== Segment start ==

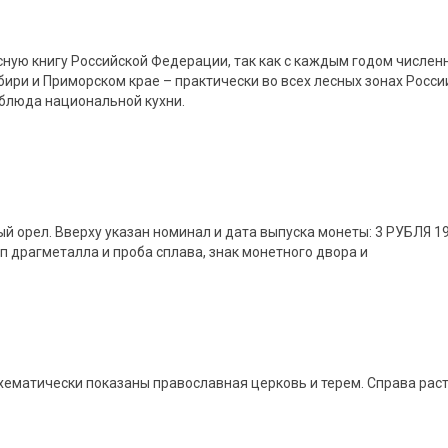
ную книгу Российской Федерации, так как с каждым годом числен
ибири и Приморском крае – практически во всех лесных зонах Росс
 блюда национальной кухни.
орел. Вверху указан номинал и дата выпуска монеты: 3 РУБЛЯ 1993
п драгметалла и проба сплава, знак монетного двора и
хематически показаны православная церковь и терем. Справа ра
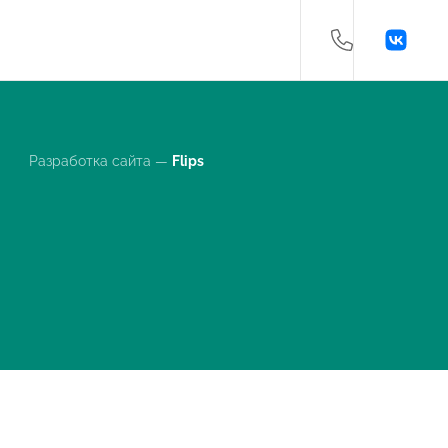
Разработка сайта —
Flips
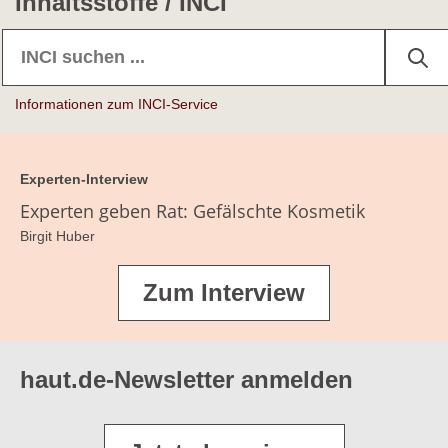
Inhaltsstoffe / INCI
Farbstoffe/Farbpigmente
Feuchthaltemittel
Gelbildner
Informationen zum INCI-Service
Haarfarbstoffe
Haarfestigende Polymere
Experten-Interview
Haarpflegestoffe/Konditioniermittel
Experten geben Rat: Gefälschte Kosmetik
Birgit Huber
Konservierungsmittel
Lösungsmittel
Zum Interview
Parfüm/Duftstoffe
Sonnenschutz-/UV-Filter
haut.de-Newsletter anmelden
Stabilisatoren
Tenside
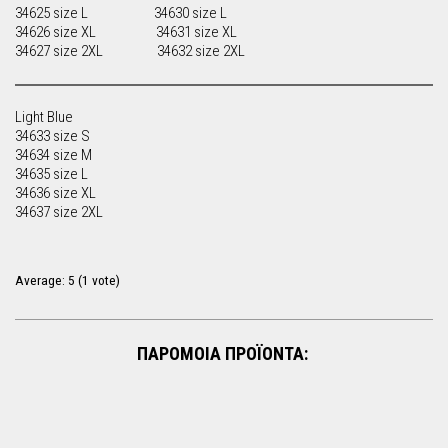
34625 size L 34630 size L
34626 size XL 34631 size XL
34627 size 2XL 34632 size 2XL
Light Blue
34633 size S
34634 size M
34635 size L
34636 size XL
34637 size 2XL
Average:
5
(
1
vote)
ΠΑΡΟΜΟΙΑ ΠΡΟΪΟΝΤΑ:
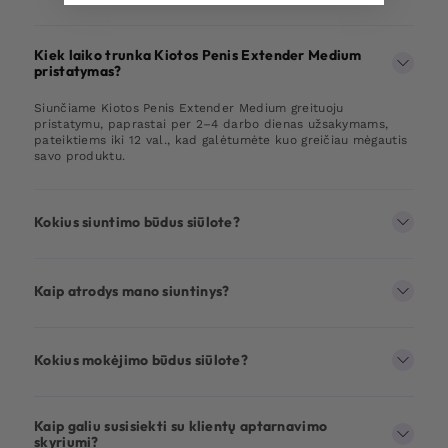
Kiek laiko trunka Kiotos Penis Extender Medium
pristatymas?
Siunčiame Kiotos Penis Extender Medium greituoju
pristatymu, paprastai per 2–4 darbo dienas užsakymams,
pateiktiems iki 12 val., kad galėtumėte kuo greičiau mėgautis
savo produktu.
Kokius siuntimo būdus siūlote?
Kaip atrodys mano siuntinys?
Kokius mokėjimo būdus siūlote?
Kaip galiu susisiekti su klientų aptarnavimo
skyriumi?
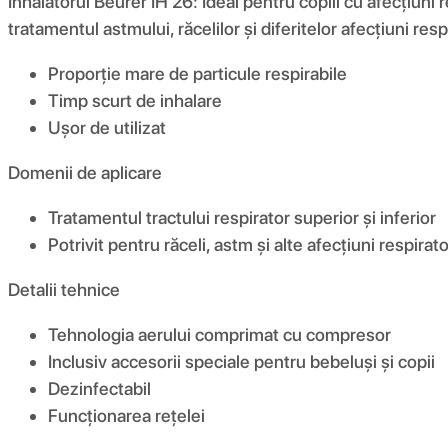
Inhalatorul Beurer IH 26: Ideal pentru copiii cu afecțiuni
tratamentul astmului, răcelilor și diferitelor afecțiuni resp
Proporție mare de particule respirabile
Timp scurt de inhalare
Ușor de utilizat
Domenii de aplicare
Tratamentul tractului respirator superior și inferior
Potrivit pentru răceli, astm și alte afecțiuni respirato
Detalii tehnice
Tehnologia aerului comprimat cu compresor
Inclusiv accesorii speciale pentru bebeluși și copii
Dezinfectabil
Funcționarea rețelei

== Segment end ==

# EXERCISE OBJECTIVE
The entries are to be reproduced exactly, excluding any pictures they contain.

# OUTPUT BELOW
ную книгу Российской Федерации, так как с каждым годом числен
ибири и Приморском крае – практически во всех лесных зонах Росс
 блюда национальной кухни.
орел. Вверху указан номинал и дата выпуска монеты: 3 РУБЛЯ 1993
п драгметалла и проба сплава, знак монетного двора и
хематически показаны православная церковь и терем. Справа ра
Разработка сайта —
Flips
Inhaltsstoffe / INCI
Farbstoffe/Farbpigmente
Feuchthaltemittel
Gelbildner
Informationen zum INCI-Service
Haarfarbstoffe
Haarfestigende Polymere
Experten-Interview
Haarpflegestoffe/Konditioniermittel
Experten geben Rat: Gefälschte Kosmetik
Birgit Huber
Konservierungsmittel
Lösungsmittel
Zum Interview
Parfüm/Duftstoffe
Sonnenschutz-/UV-Filter
haut.de-Newsletter anmelden
Stabilisatoren
Tenside
34625 size L 34630 size L
34626 size XL 34631 size XL
34627 size 2XL 34632 size 2XL
Light Blue
34633 size S
34634 size M
34635 size L
34636 size XL
34637 size 2XL
Average:
5
(
1
vote)
ΠΑΡΟΜΟΙΑ ΠΡΟΪΟΝΤΑ:
Kiek laiko trunka Kiotos Penis Extender Medium
pristatymas?
Siunčiame Kiotos Penis Extender Medium greituoju
pristatymu, paprastai per 2–4 darbo dienas užsakymams,
pateiktiems iki 12 val., kad galėtumėte kuo greičiau mėgautis
savo produktu.
Kokius siuntimo būdus siūlote?
Kaip atrodys mano siuntinys?
Kokius mokėjimo būdus siūlote?
Kaip galiu susisiekti su klientų aptarnavimo
skyriumi?
Inhalatorul Beurer IH 26: Ideal pentru copiii cu afecțiuni
tratamentul astmului, răcelilor și diferitelor afecțiuni resp
Proporție mare de particule respirabile
Timp scurt de inhalare
Ușor de utilizat
Domenii de aplicare
Tratamentul tractului respirator superior și inferior
Potrivit pentru răceli, astm și alte afecțiuni respirato
Detalii tehnice
Tehnologia aerului comprimat cu compresor
Inclusiv accesorii speciale pentru bebeluși și copii
Dezinfectabil
Funcționarea rețelei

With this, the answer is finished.